Voorbeeld van de inhoud

The Social Psychology of Communication

Reading 1 – Gossip as Cultural Learning

 The authors propose that gossip serves to help people learn about how to live in their
cultural society.
 Gossiping can have positive functions, such as softening others’ experience by
passing on anecdotes and making people aware of the risks and benefits of certain
behaviors or actions.
 Traditionally, psychologists have viewed gossiping as an indirect form of aggression,
akin to teasing.
o It has been said to depict the target in an unflattering light.
 It may well be that some people seek to harm someone by passing along information
about them, but that mustn’t always be the case.

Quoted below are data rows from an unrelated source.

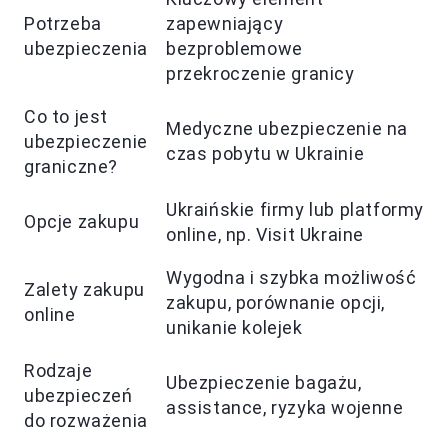
Potrzeba
zapewniający
ubezpieczenia
bezproblemowe
przekroczenie granicy
Co to jest
Medyczne ubezpieczenie na
ubezpieczenie
czas pobytu w Ukrainie
graniczne?
Ukraińskie firmy lub platformy
Opcje zakupu
online, np. Visit Ukraine
Wygodna i szybka możliwość
Zalety zakupu
zakupu, porównanie opcji,
online
unikanie kolejek
Rodzaje
Ubezpieczenie bagażu,
ubezpieczeń
assistance, ryzyka wojenne
do rozważenia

o It is plausible that in many cases the defamation of another person is not the
primary goal of the gossiper – or it may be irrelevant altogether.

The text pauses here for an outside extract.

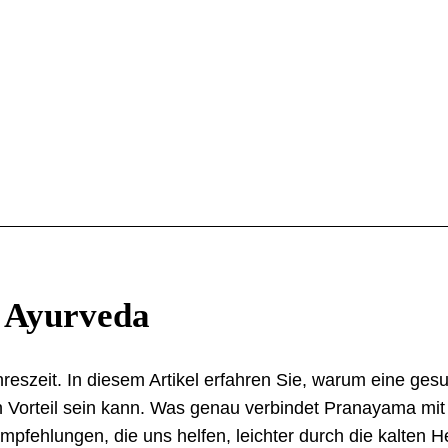
t Ayurveda
Jahreszeit. In diesem Artikel erfahren Sie, warum eine g
n Vorteil sein kann. Was genau verbindet Pranayama mi
fehlungen, die uns helfen, leichter durch die kalten H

 Dunbar holds that gossip is an important form of social communication that serves to
bond people together.
o The bond between the teller and the hearer may be strengthened as they spend
time together and talk about a mutual interest.
 Gossip is observational learning of a cultural kind.
 Effective participation in culture requires the individual to behave according to a vast
set of external guidelines.
 Humans are capable of cultural life because they have a powerful innate capacity to
regulate their own behavior.
 The process of socialization is a matter of learning all of the rules and guidelines for
how to live in a culture.
o Gossip is a potentially efficient means of transmitting information about social
rules and norms.
 Gossip may serve the function of cultural learning even though people may be drawn
to gossip without being aware of any desire to promote cultural learning.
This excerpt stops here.